§ **Prompt**
State how many lines in the material hold the string "Oktober"; nothing besides that number is expected.

§ **Dataset records**
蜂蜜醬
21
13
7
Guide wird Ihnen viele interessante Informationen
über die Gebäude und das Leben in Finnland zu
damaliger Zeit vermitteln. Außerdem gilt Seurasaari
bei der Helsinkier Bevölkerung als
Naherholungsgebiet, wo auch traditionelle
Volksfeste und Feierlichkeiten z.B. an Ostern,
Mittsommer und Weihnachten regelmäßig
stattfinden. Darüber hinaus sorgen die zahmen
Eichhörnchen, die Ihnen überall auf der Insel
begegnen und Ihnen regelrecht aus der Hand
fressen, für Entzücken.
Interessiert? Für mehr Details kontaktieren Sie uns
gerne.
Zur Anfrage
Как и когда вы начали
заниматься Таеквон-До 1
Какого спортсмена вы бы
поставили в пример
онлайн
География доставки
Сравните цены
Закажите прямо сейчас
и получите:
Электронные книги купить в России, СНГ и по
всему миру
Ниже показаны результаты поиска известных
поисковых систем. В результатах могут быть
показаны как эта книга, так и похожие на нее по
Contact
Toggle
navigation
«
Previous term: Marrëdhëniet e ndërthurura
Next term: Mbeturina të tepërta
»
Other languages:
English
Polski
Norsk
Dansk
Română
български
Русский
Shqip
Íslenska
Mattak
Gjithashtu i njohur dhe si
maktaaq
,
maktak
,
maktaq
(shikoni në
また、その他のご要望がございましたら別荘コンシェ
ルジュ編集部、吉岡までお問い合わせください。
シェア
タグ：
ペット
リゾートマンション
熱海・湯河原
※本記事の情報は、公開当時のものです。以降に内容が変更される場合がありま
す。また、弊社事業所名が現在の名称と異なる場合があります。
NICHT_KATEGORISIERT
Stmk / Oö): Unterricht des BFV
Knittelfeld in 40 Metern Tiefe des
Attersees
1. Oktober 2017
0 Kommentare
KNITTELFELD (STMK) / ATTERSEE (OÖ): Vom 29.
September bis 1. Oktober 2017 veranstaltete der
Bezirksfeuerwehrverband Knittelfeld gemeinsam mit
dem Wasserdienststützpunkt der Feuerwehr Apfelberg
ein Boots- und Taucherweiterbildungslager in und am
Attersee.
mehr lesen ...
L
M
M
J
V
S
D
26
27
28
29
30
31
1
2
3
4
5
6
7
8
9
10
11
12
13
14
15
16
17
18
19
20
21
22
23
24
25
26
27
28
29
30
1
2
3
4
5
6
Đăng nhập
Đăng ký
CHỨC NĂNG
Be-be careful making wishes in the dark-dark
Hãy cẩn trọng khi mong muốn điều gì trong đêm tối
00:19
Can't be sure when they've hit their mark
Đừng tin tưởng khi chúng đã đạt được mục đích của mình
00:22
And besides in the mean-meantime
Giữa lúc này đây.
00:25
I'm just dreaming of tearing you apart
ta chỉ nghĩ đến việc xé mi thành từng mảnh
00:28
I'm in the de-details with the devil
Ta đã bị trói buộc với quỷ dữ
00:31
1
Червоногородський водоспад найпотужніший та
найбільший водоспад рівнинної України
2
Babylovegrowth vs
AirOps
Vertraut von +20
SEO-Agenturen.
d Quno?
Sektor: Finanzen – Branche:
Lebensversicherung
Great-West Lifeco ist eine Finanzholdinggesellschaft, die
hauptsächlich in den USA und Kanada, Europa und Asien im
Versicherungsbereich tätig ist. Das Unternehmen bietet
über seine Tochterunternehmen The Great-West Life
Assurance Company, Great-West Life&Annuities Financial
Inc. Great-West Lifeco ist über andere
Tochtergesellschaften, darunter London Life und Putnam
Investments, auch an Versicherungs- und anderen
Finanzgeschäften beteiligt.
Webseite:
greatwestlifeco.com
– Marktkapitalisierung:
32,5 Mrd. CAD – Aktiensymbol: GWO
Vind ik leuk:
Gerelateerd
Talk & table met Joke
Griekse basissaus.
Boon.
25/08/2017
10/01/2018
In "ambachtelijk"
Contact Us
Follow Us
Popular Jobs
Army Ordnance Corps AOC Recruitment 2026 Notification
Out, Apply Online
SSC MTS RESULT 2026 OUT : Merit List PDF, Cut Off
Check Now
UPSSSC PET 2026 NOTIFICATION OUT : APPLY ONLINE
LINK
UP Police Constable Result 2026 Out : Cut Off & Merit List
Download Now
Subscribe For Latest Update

§ **Answer box**
2